What to work on
Copy word for word the lines of the records below, beginning at the one with "Our Staff Writers" and finishing at the one with "First Aid Resources", ends included, but none of the pictures.
:: Data shown
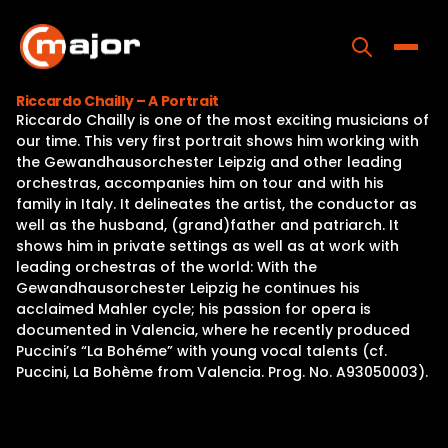
Skip
to
content
Toggle
Riccardo Chailly – A Portrait
Riccardo Chailly is one of the most exciting musicians of
Home
our time. This very first portrait shows him working with
the Gewandhausorchester Leipzig and other leading
Programs
orchestras, accompanies him on tour and with his
family in Italy. It delineates the artist, the conductor as
Releases
well as the husband, (grand)father and patriarch. It
shows him in private settings as well as at work with
About
leading orchestras of the world: With the
Gewandhausorchester Leipzig he continues his
Contact Us
acclaimed Mahler cycle; his passion for opera is
documented in Valencia, where he recently produced
Puccini’s “La Bohéme” with young vocal talents (cf.
Puccini, La Bohème from Valencia. Prog. No. A93050003).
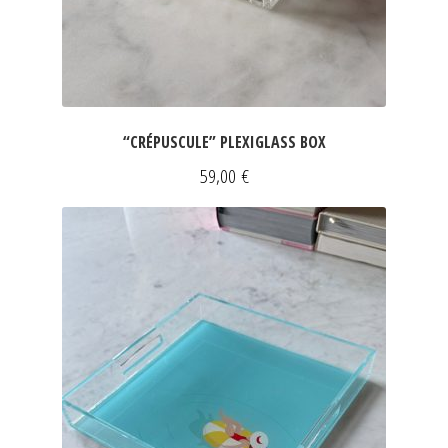
“CRÉPUSCULE” PLEXIGLASS BOX
59,00
€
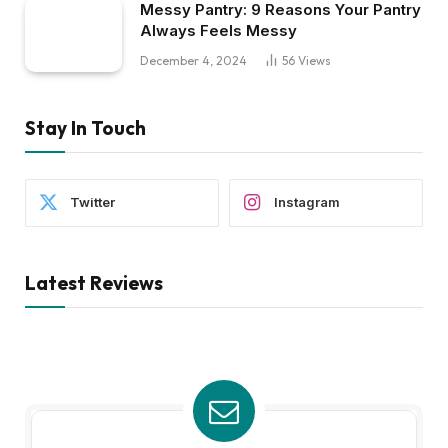
Messy Pantry: 9 Reasons Your Pantry
Always Feels Messy
December 4, 2024
56
Views
Stay In Touch
Twitter
Instagram
Latest Reviews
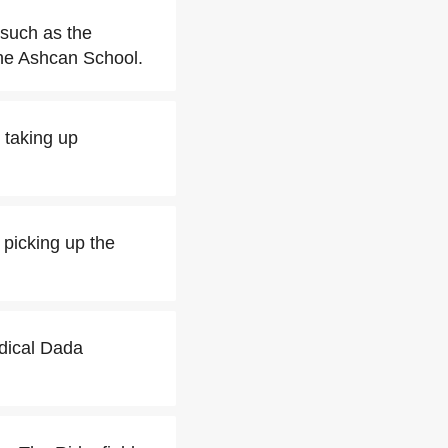
 such as the
the Ashcan School.
 taking up
y picking up the
adical Dada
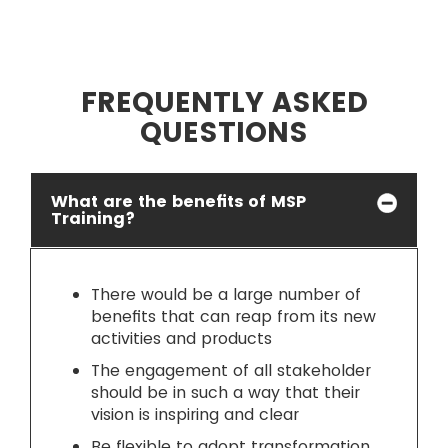
FREQUENTLY ASKED
QUESTIONS
What are the benefits of MSP
Training?
There would be a large number of
benefits that can reap from its new
activities and products
The engagement of all stakeholder
should be in such a way that their
vision is inspiring and clear
Be flexible to adopt transformation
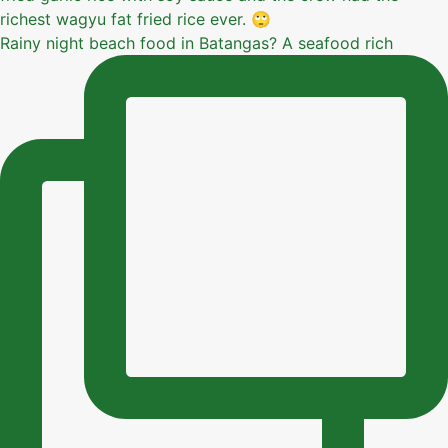
Rainy night beach food in Batangas? A seafood rich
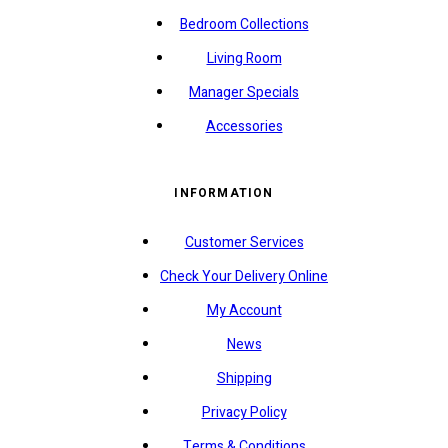
Bedroom Collections
Living Room
Manager Specials
Accessories
INFORMATION
Customer Services
Check Your Delivery Online
My Account
News
Shipping
Privacy Policy
Terms & Conditions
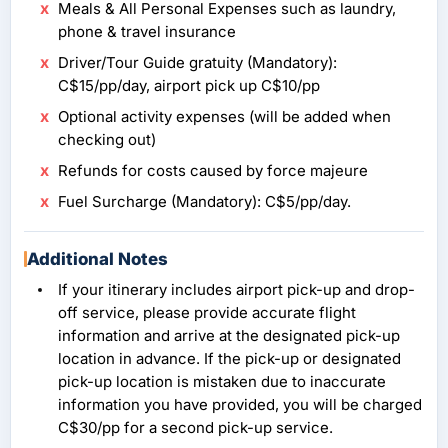
Meals & All Personal Expenses such as laundry,
phone & travel insurance
Driver/Tour Guide gratuity (Mandatory):
C$15/pp/day, airport pick up C$10/pp
Optional activity expenses (will be added when
checking out)
Refunds for costs caused by force majeure
Fuel Surcharge (Mandatory): C$5/pp/day.
Additional Notes
If your itinerary includes airport pick-up and drop-
off service, please provide accurate flight
information and arrive at the designated pick-up
location in advance. If the pick-up or designated
pick-up location is mistaken due to inaccurate
information you have provided, you will be charged
C$30/pp for a second pick-up service.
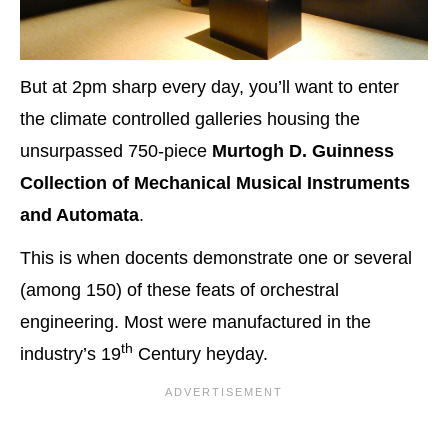
But at 2pm sharp every day, you’ll want to enter
the climate controlled galleries housing the
unsurpassed 750-piece
Murtogh D.
Guinness
Collection of Mechanical Musical Instruments
and Automata
.
This is when docents demonstrate one or several
(among 150) of these feats of orchestral
engineering. Most were manufactured in the
th
industry’s 19
Century heyday.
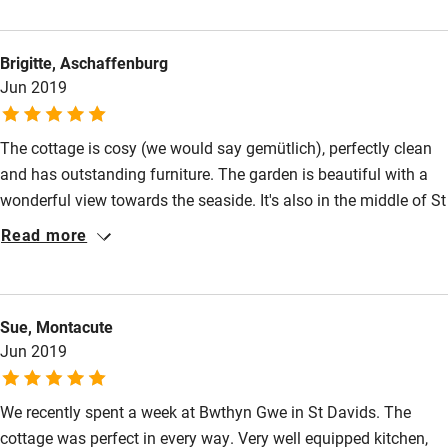
Nearby
Brigitte, Aschaffenburg
Pub/bar within 3 miles
Jun 2019
Restaurant within 3 miles
Shop within 3 miles
The cottage is cosy (we would say gemütlich), perfectly clean
and has outstanding furniture. The garden is beautiful with a
wonderful view towards the seaside. It's also in the middle of St
Activities
Davids.
Read more
Bikes available
Food courses
Kayaking
Sue, Montacute
Jun 2019
Other courses
Sailing
We recently spent a week at Bwthyn Gwe in St Davids. The
cottage was perfect in every way. Very well equipped kitchen,
Surfing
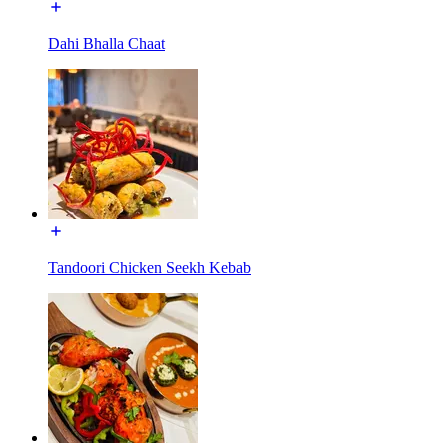
Dahi Bhalla Chaat
Tandoori Chicken Seekh Kebab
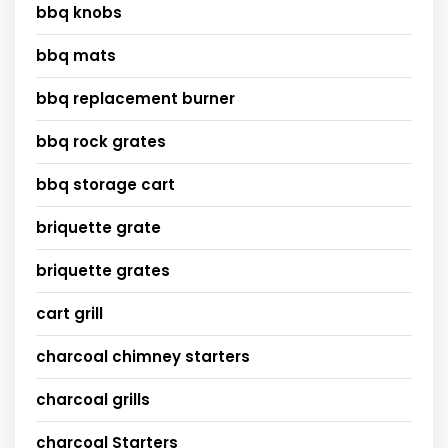
bbq knobs
bbq mats
bbq replacement burner
bbq rock grates
bbq storage cart
briquette grate
briquette grates
cart grill
charcoal chimney starters
charcoal grills
charcoal Starters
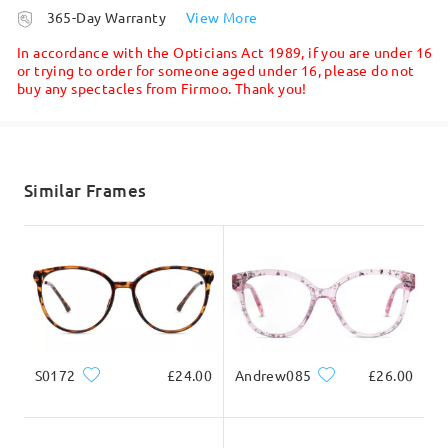
processing time
Firmoo's
reply
365-Day Warranty
View More
Hi, Sandra
5-7 business days
details
In accordance with the Opticians Act 1989, if you are under 16
Thanks for your inquiry.
or trying to order for someone aged under 16, please do not
buy any spectacles from Firmoo. Thank you!
Shipped
Yes, we do offer bifocal/multifocal lenses. You can see these
options when ordering:
shipping time
5-7 business days
details
Similar Frames
Delivered
S0172
£24.00
Andrew085
£26.00
If you still have concerns, please feel free to contact us via
LiveChat(24/7), or call us at 0808 178 6208(1pm - 4am BST), or
email us at service@firmoo.co.uk.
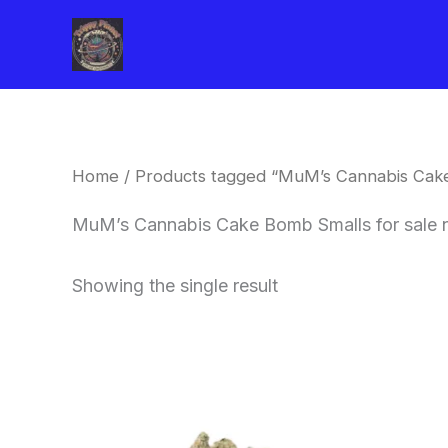
Skip
to
content
Home
/ Products tagged “MuM’s Cannabis Cake
MuM’s Cannabis Cake Bomb Smalls for sale 
Showing the single result
This
product
has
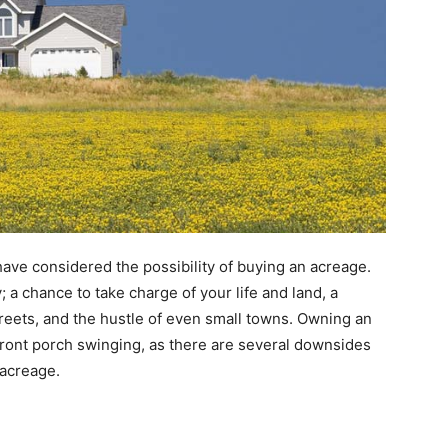
 have considered the possibility of buying an acreage.
a chance to take charge of your life and land, a
reets, and the hustle of even small towns. Owning an
 front porch swinging, as there are several downsides
 acreage.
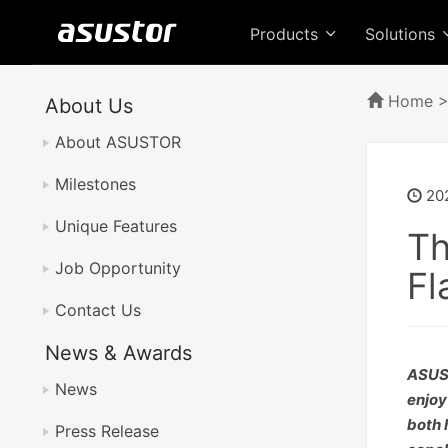
Products
Solutions
Home
About Us
About ASUSTOR
Milestones
20
Unique Features
Th
Job Opportunity
Fl
Contact Us
News & Awards
ASUST
News
enjoy
both 
Press Release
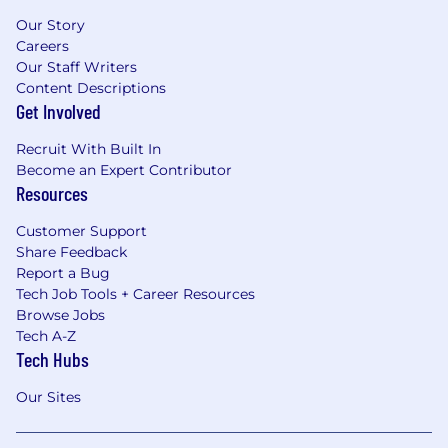
Our Story
Careers
Our Staff Writers
Content Descriptions
Get Involved
Recruit With Built In
Become an Expert Contributor
Resources
Customer Support
Share Feedback
Report a Bug
Tech Job Tools + Career Resources
Browse Jobs
Tech A-Z
Tech Hubs
Our Sites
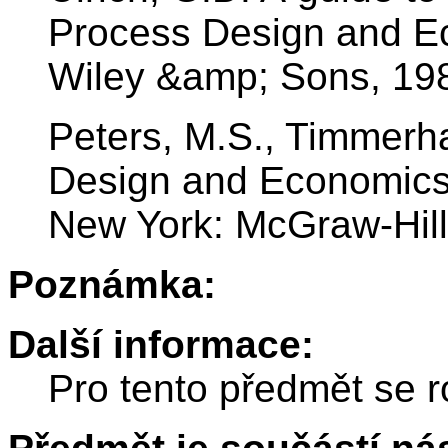
Process Design and E
Wiley &amp; Sons, 19
Peters, M.S., Timmerha
Design and Economics 
New York: McGraw-Hill
Poznámka:
Další informace:
Pro tento předmět se r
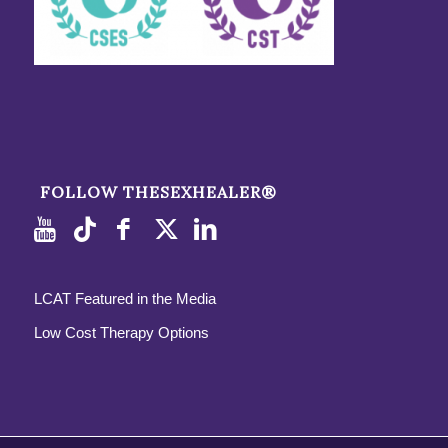
FOLLOW THESEXHEALER®
LCAT Featured in the Media
Low Cost Therapy Options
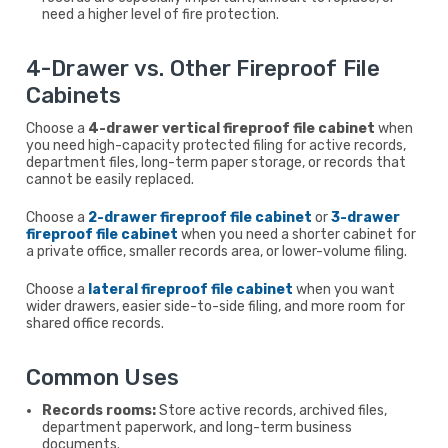
need a higher level of fire protection.
4-Drawer vs. Other Fireproof File
Cabinets
Choose a
4-drawer vertical fireproof file cabinet
when
you need high-capacity protected filing for active records,
department files, long-term paper storage, or records that
cannot be easily replaced.
Choose a
2-drawer fireproof file cabinet
or
3-drawer
fireproof file cabinet
when you need a shorter cabinet for
a private office, smaller records area, or lower-volume filing.
Choose a
lateral fireproof file cabinet
when you want
wider drawers, easier side-to-side filing, and more room for
shared office records.
Common Uses
Records rooms:
Store active records, archived files,
department paperwork, and long-term business
documents.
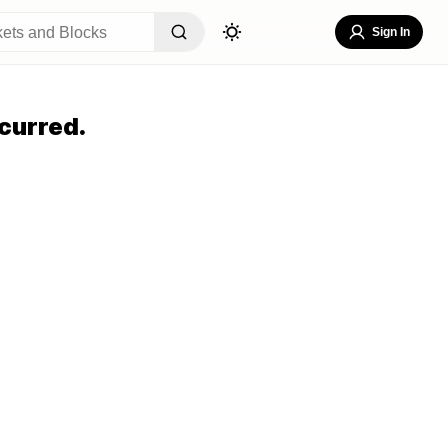
Sign In
curred.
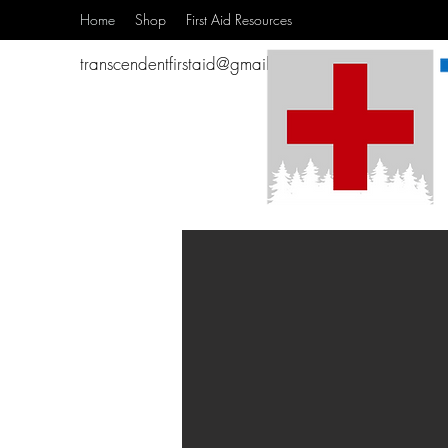
Home
Shop
First Aid Resources
transcendentfirstaid@gmail.com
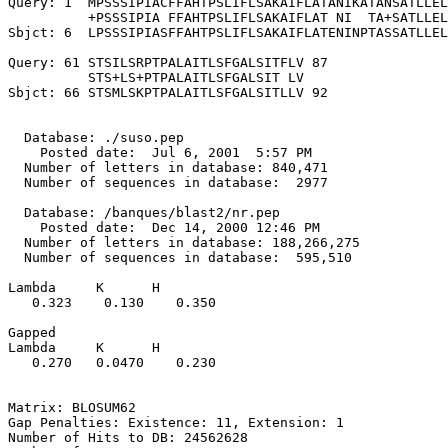
Query: 1  MPSSSIPIACFFAHTPSLIFLSAKAIFLATANIKATANSATLLEL
          +PSSSIPIA FFAHTPSLIFLSAKAIFLAT NI  TA+SATLLEL
Sbjct: 6  LPSSSIPIASFFAHTPSLIFLSAKAIFLATENINPTASSATLLEL
Query: 61 STSILSRPTPALAITLSFGALSITFLV 87

          STS+LS+PTPALAITLSFGALSIT LV

Sbjct: 66 STSMLSKPTPALAITLSFGALSITLLV 92

  Database: ./suso.pep

    Posted date:  Jul 6, 2001  5:57 PM

  Number of letters in database: 840,471

  Number of sequences in database:  2977

  Database: /banques/blast2/nr.pep

    Posted date:  Dec 14, 2000 12:46 PM

  Number of letters in database: 188,266,275

  Number of sequences in database:  595,510

Lambda     K      H

   0.323    0.130    0.350 

Gapped

Lambda     K      H

   0.270   0.0470    0.230 

Matrix: BLOSUM62

Gap Penalties: Existence: 11, Extension: 1

Number of Hits to DB: 24562628
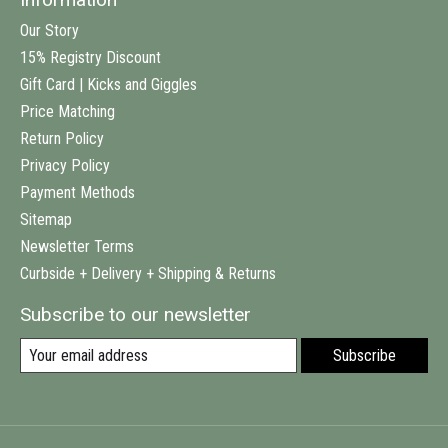
Our Story
15% Registry Discount
Gift Card | Kicks and Giggles
Price Matching
Return Policy
Privacy Policy
Payment Methods
Sitemap
Newsletter Terms
Curbside + Delivery + Shipping & Returns
Subscribe to our newsletter
Subscribe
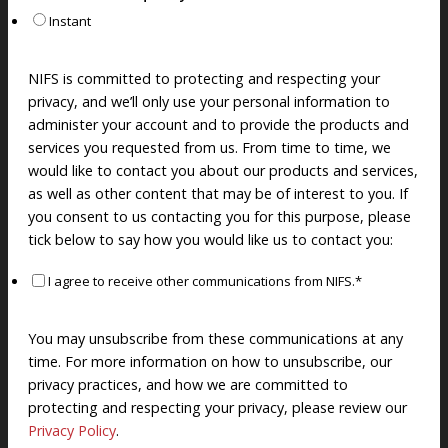
Instant
NIFS is committed to protecting and respecting your
privacy, and we’ll only use your personal information to
administer your account and to provide the products and
services you requested from us. From time to time, we
would like to contact you about our products and services,
as well as other content that may be of interest to you. If
you consent to us contacting you for this purpose, please
tick below to say how you would like us to contact you:
I agree to receive other communications from NIFS.
*
You may unsubscribe from these communications at any
time. For more information on how to unsubscribe, our
privacy practices, and how we are committed to
protecting and respecting your privacy, please review our
Privacy Policy
.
::::
Exercise solution
Our Staff Writers
Content Descriptions
Get Involved
Recruit With Built In
Become an Expert Contributor
Resources
Customer Support
Share Feedback
Report a Bug
Tech Job Tools + Career Resources
Browse Jobs
Tech A-Z
Tech Hubs
Our Sites
Process Design and E
Wiley &amp; Sons, 19
Peters, M.S., Timmerha
Design and Economics 
New York: McGraw-Hill
Poznámka:
Další informace:
Pro tento předmět se r
FOLLOW THESEXHEALER®
LCAT Featured in the Media
Low Cost Therapy Options
need a higher level of fire protection.
4-Drawer vs. Other Fireproof File
Cabinets
Choose a
4-drawer vertical fireproof file cabinet
when
you need high-capacity protected filing for active records,
department files, long-term paper storage, or records that
cannot be easily replaced.
Choose a
2-drawer fireproof file cabinet
or
3-drawer
fireproof file cabinet
when you need a shorter cabinet for
a private office, smaller records area, or lower-volume filing.
Choose a
lateral fireproof file cabinet
when you want
wider drawers, easier side-to-side filing, and more room for
shared office records.
Common Uses
Records rooms:
Store active records, archived files,
department paperwork, and long-term business
documents.
Sign In
curred.
Home
Shop
First Aid Resources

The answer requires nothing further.